Evernote: The Right App for GTD (Part 1 Continued)
Evernote for Mastering the GTD® Workflow
Published August 26, 2020
Last updated December 8, 2023
by Stacey Harmon
Published August 26, 2020
Last updated December 8, 2023
by Stacey Harmon
Why Evernote for GTD - Part 1 (Page 2 of 7)
Reason 1: Evernote brand positioning. An app whose trademark is “Remember Everything” and has an elephant (which never forgets!) as it’s logo is a good candidate as a trusted system outside your brain.

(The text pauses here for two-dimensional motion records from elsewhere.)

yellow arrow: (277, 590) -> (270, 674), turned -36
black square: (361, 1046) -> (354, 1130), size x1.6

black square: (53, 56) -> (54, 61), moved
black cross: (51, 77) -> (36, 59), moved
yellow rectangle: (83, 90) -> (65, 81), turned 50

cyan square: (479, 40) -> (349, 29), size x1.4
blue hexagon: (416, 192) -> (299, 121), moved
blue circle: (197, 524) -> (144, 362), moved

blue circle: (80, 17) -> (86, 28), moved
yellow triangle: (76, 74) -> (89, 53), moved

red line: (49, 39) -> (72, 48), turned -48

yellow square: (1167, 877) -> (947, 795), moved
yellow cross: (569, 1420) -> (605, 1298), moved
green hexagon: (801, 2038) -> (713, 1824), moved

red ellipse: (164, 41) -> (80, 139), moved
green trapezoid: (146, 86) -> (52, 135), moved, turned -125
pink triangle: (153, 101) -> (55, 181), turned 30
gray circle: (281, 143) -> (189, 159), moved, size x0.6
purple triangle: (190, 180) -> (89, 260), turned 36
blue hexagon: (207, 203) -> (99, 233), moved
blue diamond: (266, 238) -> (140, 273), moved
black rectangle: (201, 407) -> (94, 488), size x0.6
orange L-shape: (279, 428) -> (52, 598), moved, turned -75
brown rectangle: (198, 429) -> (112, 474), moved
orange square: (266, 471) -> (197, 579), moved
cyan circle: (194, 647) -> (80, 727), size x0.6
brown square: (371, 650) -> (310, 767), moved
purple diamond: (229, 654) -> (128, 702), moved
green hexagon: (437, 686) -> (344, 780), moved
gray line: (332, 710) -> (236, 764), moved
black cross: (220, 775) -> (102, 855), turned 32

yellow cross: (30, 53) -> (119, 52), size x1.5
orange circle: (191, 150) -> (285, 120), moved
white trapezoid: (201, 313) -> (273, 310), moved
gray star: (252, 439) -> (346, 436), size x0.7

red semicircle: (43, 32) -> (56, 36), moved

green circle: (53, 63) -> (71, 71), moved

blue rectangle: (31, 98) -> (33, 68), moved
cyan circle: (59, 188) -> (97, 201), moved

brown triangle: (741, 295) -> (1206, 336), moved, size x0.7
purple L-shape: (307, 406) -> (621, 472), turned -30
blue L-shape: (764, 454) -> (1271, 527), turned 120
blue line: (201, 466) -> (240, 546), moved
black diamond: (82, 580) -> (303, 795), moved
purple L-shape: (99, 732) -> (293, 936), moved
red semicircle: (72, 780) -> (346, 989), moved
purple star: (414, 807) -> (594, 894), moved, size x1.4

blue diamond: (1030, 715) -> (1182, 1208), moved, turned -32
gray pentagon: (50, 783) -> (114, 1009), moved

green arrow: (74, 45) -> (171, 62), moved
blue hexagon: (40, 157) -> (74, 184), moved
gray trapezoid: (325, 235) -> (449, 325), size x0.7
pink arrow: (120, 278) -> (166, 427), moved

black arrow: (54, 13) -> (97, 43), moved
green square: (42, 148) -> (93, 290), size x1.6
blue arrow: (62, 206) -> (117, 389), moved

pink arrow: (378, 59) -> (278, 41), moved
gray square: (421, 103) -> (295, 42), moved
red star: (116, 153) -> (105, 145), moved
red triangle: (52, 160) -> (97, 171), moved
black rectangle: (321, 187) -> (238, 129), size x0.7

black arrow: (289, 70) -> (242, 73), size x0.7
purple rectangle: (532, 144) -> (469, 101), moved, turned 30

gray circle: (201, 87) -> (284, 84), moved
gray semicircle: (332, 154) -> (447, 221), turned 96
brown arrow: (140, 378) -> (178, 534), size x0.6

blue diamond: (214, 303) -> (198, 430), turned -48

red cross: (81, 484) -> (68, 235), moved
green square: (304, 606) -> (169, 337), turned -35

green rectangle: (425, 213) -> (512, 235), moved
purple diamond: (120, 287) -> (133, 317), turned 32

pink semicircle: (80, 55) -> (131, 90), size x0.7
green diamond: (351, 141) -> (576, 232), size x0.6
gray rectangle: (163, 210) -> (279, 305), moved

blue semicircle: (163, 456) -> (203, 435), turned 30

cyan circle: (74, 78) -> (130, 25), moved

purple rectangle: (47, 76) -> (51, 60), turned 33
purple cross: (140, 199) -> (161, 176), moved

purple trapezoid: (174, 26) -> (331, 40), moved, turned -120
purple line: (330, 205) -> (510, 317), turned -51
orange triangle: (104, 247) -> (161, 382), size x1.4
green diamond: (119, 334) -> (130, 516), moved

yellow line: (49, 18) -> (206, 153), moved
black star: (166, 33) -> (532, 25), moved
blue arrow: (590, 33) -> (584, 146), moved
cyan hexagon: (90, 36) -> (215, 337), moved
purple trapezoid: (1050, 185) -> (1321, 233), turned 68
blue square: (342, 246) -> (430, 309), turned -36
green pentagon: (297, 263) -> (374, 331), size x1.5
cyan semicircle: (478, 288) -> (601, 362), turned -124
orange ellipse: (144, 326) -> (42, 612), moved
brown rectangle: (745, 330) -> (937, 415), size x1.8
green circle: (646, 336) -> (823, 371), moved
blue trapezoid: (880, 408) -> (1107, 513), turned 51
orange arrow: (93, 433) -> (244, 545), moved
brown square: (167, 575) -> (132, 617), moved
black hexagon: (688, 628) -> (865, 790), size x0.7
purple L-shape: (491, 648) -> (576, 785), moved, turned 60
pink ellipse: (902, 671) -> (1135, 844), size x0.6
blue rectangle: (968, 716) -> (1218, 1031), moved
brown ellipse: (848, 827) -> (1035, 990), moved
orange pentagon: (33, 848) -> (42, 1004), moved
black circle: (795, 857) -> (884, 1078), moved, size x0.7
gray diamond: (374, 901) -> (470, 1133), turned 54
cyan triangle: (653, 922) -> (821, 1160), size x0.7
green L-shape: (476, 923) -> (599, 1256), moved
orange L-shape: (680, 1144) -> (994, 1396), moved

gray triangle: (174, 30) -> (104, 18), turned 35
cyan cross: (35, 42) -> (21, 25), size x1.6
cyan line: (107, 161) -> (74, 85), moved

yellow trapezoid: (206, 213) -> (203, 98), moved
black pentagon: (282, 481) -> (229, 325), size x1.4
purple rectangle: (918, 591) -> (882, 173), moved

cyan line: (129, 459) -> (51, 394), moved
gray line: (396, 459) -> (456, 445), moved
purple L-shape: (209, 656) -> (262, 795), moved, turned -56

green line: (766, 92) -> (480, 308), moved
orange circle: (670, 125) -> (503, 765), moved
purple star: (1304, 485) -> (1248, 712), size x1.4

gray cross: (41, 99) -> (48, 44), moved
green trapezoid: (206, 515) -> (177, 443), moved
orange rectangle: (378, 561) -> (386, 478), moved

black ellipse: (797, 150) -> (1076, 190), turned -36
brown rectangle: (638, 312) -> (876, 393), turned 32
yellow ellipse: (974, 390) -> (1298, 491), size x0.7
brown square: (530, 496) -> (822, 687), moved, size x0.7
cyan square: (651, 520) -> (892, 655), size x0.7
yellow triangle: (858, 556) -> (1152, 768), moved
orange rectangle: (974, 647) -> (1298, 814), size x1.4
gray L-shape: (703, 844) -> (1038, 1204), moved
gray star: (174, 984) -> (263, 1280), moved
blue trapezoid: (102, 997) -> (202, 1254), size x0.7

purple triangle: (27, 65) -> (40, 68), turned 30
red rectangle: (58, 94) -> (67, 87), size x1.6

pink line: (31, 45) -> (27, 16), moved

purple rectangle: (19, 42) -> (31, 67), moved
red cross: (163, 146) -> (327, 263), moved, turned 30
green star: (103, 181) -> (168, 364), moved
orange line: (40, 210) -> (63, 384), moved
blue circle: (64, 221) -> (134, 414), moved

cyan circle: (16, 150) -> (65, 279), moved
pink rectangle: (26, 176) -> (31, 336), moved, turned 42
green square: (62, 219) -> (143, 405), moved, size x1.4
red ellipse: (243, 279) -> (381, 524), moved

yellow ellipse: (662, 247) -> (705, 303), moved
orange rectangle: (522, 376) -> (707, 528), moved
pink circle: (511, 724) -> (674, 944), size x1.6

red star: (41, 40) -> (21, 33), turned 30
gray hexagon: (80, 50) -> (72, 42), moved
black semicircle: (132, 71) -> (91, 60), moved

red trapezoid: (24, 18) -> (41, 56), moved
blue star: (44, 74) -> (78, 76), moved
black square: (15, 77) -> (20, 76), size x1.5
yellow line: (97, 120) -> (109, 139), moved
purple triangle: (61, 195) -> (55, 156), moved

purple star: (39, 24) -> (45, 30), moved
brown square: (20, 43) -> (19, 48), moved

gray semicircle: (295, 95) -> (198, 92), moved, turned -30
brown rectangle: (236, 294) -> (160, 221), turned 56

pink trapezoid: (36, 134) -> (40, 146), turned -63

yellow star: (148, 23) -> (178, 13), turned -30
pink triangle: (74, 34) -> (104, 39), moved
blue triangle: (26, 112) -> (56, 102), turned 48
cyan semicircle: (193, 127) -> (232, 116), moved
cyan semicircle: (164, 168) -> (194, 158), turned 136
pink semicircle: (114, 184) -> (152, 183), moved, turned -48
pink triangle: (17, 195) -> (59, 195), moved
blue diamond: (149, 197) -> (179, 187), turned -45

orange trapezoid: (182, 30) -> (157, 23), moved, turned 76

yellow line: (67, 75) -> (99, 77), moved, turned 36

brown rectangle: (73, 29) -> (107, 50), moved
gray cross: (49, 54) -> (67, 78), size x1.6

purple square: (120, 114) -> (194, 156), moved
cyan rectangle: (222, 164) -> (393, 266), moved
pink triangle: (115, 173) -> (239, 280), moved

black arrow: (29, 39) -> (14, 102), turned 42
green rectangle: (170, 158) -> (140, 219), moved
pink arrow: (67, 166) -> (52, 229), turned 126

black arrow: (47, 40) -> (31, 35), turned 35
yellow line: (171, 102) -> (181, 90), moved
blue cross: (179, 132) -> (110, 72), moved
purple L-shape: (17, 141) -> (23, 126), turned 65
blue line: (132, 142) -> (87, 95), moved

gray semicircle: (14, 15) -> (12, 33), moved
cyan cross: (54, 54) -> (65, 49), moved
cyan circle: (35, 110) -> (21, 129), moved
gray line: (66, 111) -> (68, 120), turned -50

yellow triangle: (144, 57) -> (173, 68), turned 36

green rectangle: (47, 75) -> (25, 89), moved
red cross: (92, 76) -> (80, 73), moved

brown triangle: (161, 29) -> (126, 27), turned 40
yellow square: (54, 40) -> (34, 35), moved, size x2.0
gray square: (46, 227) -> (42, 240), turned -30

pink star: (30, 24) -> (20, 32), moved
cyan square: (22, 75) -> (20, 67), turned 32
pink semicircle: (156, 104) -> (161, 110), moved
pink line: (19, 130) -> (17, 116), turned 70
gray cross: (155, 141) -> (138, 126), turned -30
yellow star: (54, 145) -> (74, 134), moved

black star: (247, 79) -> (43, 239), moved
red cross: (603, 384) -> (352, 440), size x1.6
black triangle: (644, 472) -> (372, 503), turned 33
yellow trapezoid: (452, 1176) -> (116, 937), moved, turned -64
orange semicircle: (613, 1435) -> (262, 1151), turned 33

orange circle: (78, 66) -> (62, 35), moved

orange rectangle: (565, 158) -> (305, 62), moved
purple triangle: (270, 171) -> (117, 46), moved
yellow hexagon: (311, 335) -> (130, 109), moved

Reason 2: Evernote is flexible in three key ways. All position Evernote as an app that can be precisely tailored to your unique GTD tracking needs and evolve as your life ebbs and flows:
Evernote works on multiple platforms
Evernote can store any digital data format
Evernote can be organized however you want
Here we’ll address the most powerful reason to use Evernote for GTD: You can manage your entire life from one app vs many. It’s simpler. It’s more cost effective. And, it’s more efficient.
When creating your trusted system outside your brain, you have a choice: build it with one app, or with a suite of apps.
To make a proper choice, you must first understand what the daily work of a GTD practice is.
Getting Things Done is organized into 3 parts. Part 2 – representing over 50% of the book – is titled “Practicing Stress-Free Productivity”. These chapters detail out the 5 Steps of Mastering Workflow, the core of your daily GTD practice and a core tenant of the book.
Getting Things Done defines these 5 steps as the methodology for mastering workflow and gaining control of your life:
The work of the reader is to craft their own system using tools of their choice to support working through this process.
Which sounds more efficient: Using 1 tool for all 5 of these steps? Or having multiple tools for these steps?
With Evernote, you can accomplish all 5 steps with a single app (I’ve done it every day, for years now).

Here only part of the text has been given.